À son arrivée, les habitants lui firent une ovation. Racontant l’issue du combat avec la sorcière, les villageois lui demandèrent de lui montrer le bras de la créature.
- « Non, rétorqua Guillaume, j’ai fait le serment à Saint-Denis que je ne le montrerais à personne, et je vais respecter ce dernier. »
Il rejoignit ensuite son prieuré, où il fut accueilli avec joie et soulagement par sa communauté. Un de ses frères moine lui dit :
- « Je brûle de curiosité, pourrais-je contempler le bras de cette élève du Diable ? »
- « Non, répondit Guillaume inébranlable, j’ai fait un vœu auprès de Saint-Denis et je vais m’y tenir »
Peu de temps après, se présenta devant Guillaume, le prieur de la communauté, devant lequel Guillaume s’inclina respectueusement. Le prieur lui fit part de son apaisement et de sa satisfaction de le voir de retour dans la communauté après cette aventure. Puis le prieur ajouta :
- « Vous ne contesterez pas à celui qui vous dirige la joie de voir un bras de sorcière ? »
- J’ai juré de ne le montrer à personne, toutefois le respect que l’on doit à ses supérieurs est plus fort qu’une promesse. Voici le bras de la sorcière, dit Guillaume en sortant ce dernier de son capuchon. »

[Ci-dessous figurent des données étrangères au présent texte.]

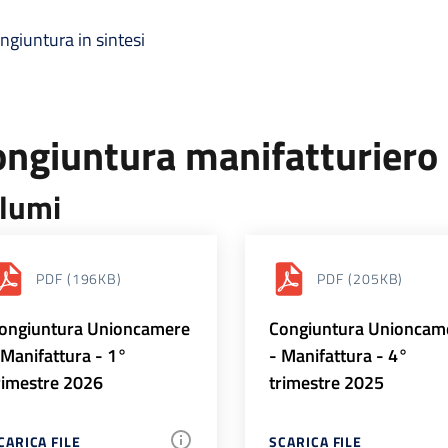
ngiuntura in sintesi
ongiuntura manifatturiero
lumi
PDF
(196KB)
PDF
(205KB)
ongiuntura Unioncamere
Congiuntura Unioncam
 Manifattura - 1°
- Manifattura - 4°
rimestre 2026
trimestre 2025
CARICA FILE
SCARICA FILE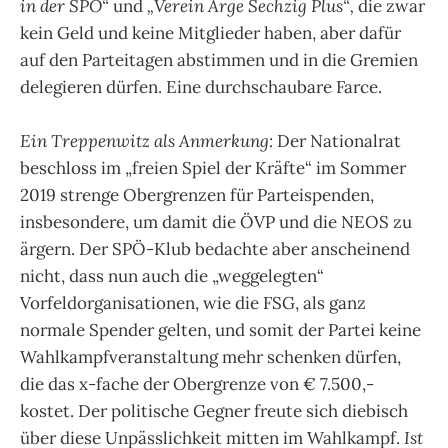
in der SPÖ“
und
„Verein Arge Sechzig Plus“,
die zwar
kein Geld und keine Mitglieder haben, aber dafür
auf den Parteitagen abstimmen und in die Gremien
delegieren dürfen. Eine durchschaubare Farce.
Ein Treppenwitz als Anmerkung:
Der Nationalrat
beschloss im „freien Spiel der Kräfte“ im Sommer
2019 strenge Obergrenzen für Parteispenden,
insbesondere, um damit die ÖVP und die NEOS zu
ärgern. Der SPÖ-Klub bedachte aber anscheinend
nicht, dass nun auch die „weggelegten“
Vorfeldorganisationen, wie die FSG, als ganz
normale Spender gelten, und somit der Partei keine
Wahlkampfveranstaltung mehr schenken dürfen,
die das x-fache der Obergrenze von € 7.500,-
kostet. Der politische Gegner freute sich diebisch
über diese Unpässlichkeit mitten im Wahlkampf.
Ist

À cet instant, le prieur rejeta sa bure, laissant échapper un rire diabolique, et pris la forme de la sorcière, qui arracha son bras des mains de Guillaume, le remit à sa place et s’enfuit dans les airs.

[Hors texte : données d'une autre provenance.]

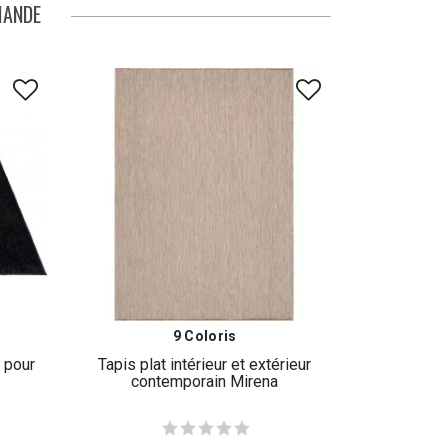
MANDE
9 Coloris
 pour
Tapis plat intérieur et extérieur
contemporain Mirena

Après cette mésaventure, les villageois de Vaux-sur-Vienne apprirent tout de même une bonne nouvelle. La sorcière avait quitté le village pour s’installer au port de Vaux-sur-Vienne, où grâce à son caractère tatillon et intraitable, elle fut embauchée comme « perceptrice » pour recevoir les taxes à l’entrée du port de Vaux-sur-Vienne3 et comme « passeuse » pour assurer la surveillance du bac !
1. Le prieuré Saint-Denis de Vaux, installé aux VI e-VII e siècles, succède dans doute à une première implantation religieuse plus ancienne (IIIe-IVe siècles). Ce dernier dépendait de l’abbaye royale de Saint-Denis située au Nord de Paris. L’un des plus célèbres abbés de Saint-Denis, proche de la royauté, fut l’abbé Suger entre 1120 et 1150.
Le prieuré Saint-Denis de Vaux est extrêmement prospère et participe à l’essor économique du bourg, mais aussi à son essor administratif et spirituel et ce jusqu’au XVIIIe siècle.
2. Le moine Guillaume n’était pas chevalier, mais était l’ami et le secrétaire de l’abbé Suger. À la mort de Suger, Guillaume en disgrâce, décide de se retirer à Vaux malgré les sollicitations de ses frères réclamant son retour à Paris. Il laisse un témoignage écrit inestimable sur l’histoire du prieuré, et du bourg qu’il aimait tant, et où il fut enterré.
3. Le port fut aménagé dès le XIIe siècle et conserva une grande importance jusqu’à la fin du XIX e siècle.